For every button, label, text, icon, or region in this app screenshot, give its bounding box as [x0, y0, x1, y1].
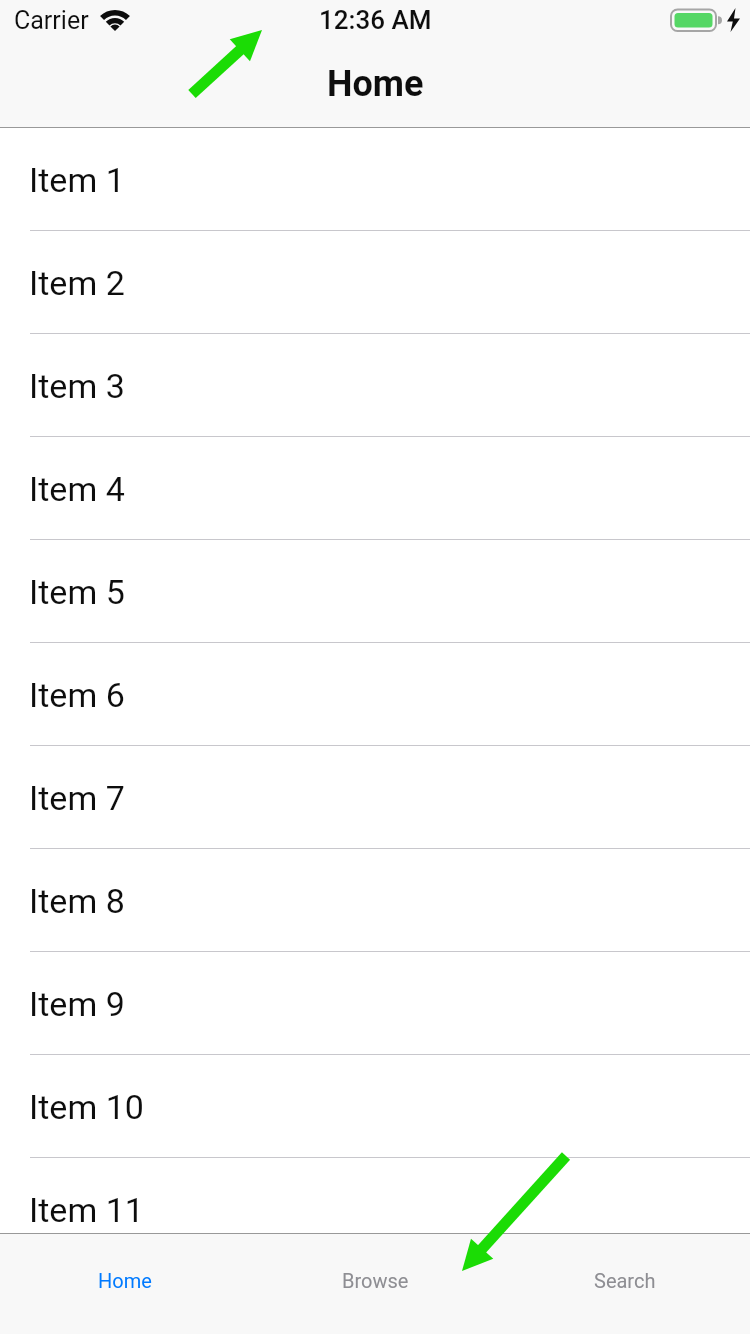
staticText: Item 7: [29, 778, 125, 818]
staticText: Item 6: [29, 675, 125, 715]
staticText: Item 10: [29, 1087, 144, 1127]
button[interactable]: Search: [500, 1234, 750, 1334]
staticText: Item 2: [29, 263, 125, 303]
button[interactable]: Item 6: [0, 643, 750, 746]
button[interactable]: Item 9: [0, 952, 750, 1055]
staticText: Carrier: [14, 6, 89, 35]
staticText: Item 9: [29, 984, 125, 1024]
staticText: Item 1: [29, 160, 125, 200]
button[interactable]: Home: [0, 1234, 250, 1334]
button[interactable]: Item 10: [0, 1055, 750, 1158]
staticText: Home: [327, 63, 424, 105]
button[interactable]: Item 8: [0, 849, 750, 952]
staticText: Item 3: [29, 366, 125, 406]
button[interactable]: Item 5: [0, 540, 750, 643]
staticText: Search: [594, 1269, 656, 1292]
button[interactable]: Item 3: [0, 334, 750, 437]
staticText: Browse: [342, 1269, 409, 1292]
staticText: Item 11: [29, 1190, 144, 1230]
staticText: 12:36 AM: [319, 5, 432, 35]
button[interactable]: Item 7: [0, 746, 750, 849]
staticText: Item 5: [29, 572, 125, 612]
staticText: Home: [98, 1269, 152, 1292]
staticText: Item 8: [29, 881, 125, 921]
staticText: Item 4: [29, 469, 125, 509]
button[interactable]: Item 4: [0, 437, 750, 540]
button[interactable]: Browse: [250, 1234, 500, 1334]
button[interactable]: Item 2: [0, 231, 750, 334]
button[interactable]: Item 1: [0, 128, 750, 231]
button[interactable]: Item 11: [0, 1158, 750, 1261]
☆ ☆ ☆
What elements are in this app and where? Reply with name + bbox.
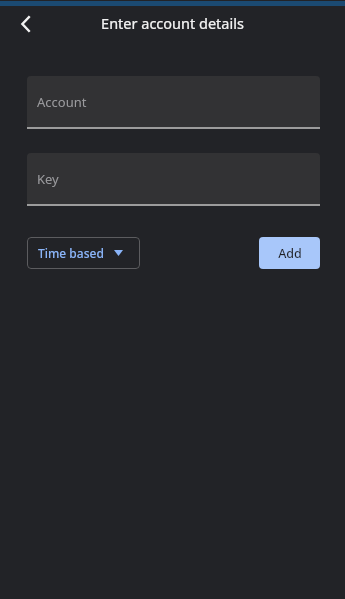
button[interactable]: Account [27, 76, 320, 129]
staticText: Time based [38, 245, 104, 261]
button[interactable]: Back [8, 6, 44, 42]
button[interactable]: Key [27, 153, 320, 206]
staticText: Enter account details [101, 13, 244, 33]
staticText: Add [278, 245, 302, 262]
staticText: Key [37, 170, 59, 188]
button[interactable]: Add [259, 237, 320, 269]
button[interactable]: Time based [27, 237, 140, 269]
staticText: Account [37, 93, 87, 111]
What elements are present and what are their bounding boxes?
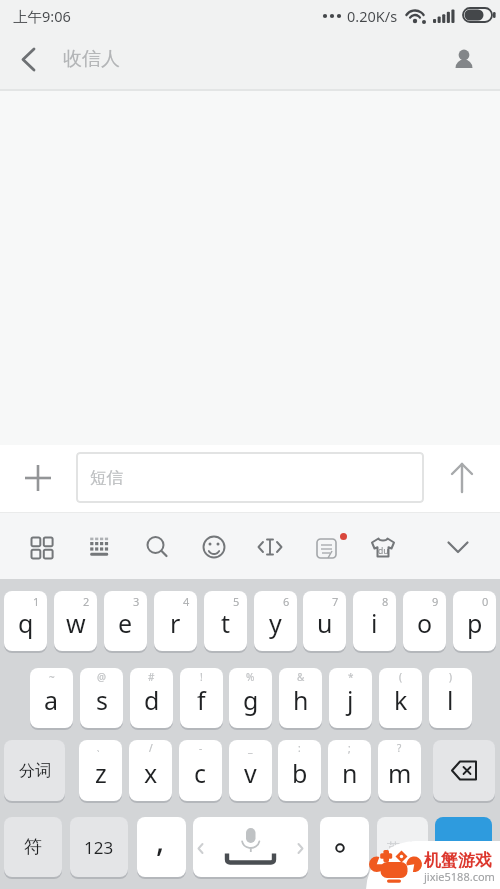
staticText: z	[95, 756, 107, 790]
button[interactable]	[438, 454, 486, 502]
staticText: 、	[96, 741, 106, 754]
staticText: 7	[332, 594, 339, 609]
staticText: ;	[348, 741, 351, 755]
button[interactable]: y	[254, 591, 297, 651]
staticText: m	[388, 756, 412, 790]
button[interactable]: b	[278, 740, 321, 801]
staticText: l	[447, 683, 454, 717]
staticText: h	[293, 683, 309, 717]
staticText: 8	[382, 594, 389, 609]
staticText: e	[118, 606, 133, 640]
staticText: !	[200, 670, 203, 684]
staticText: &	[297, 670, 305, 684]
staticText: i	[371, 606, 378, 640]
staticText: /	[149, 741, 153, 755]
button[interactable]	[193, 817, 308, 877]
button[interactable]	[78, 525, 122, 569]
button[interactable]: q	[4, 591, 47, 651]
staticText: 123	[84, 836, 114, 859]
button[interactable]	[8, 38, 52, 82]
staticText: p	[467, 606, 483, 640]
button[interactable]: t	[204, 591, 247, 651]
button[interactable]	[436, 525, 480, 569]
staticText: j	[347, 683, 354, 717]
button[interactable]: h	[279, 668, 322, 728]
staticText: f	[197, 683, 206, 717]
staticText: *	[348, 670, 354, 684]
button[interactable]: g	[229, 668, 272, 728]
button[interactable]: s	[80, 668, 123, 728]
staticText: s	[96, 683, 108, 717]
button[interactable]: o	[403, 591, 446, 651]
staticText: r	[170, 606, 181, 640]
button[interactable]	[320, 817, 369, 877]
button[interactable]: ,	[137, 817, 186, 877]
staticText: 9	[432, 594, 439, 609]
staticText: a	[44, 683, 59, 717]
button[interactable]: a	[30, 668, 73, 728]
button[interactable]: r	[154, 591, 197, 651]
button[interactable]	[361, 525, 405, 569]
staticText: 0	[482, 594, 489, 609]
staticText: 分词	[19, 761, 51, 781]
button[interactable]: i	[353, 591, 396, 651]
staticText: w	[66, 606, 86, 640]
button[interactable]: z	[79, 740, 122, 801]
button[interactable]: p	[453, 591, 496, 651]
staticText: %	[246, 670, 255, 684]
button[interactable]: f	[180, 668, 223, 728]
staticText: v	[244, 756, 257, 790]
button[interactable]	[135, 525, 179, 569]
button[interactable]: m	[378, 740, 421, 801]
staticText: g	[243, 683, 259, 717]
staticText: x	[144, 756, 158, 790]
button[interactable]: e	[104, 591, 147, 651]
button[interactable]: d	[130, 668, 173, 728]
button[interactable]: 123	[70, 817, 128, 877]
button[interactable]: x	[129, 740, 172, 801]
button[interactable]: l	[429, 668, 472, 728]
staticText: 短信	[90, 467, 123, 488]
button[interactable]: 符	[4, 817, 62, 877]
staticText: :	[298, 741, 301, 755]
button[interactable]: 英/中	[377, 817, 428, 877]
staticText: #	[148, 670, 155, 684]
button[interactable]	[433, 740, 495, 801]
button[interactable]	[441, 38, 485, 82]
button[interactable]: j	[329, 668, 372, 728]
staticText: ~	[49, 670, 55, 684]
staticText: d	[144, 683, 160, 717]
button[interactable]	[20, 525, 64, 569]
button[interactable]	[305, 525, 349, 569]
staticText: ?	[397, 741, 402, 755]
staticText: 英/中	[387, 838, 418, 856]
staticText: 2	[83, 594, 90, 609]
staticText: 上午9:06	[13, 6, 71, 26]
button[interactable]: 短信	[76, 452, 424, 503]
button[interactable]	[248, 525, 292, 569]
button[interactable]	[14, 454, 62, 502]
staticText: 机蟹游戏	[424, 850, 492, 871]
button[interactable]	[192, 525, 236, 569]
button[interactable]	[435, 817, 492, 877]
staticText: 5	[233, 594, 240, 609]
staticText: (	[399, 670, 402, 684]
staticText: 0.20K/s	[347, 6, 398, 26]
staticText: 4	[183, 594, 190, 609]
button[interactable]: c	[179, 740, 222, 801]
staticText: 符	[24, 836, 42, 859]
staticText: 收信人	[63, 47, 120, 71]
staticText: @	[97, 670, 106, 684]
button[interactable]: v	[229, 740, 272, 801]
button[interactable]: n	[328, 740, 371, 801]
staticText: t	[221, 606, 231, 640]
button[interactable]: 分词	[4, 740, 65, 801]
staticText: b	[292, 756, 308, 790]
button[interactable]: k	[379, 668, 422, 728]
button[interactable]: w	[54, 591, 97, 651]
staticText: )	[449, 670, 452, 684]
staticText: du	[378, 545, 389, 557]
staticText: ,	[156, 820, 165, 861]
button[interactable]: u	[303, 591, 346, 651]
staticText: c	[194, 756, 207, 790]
☆ ☆ ☆
What to do:
Work out how many lines in the material above hold the string "elements", and reply with the number only.

The completed task:
2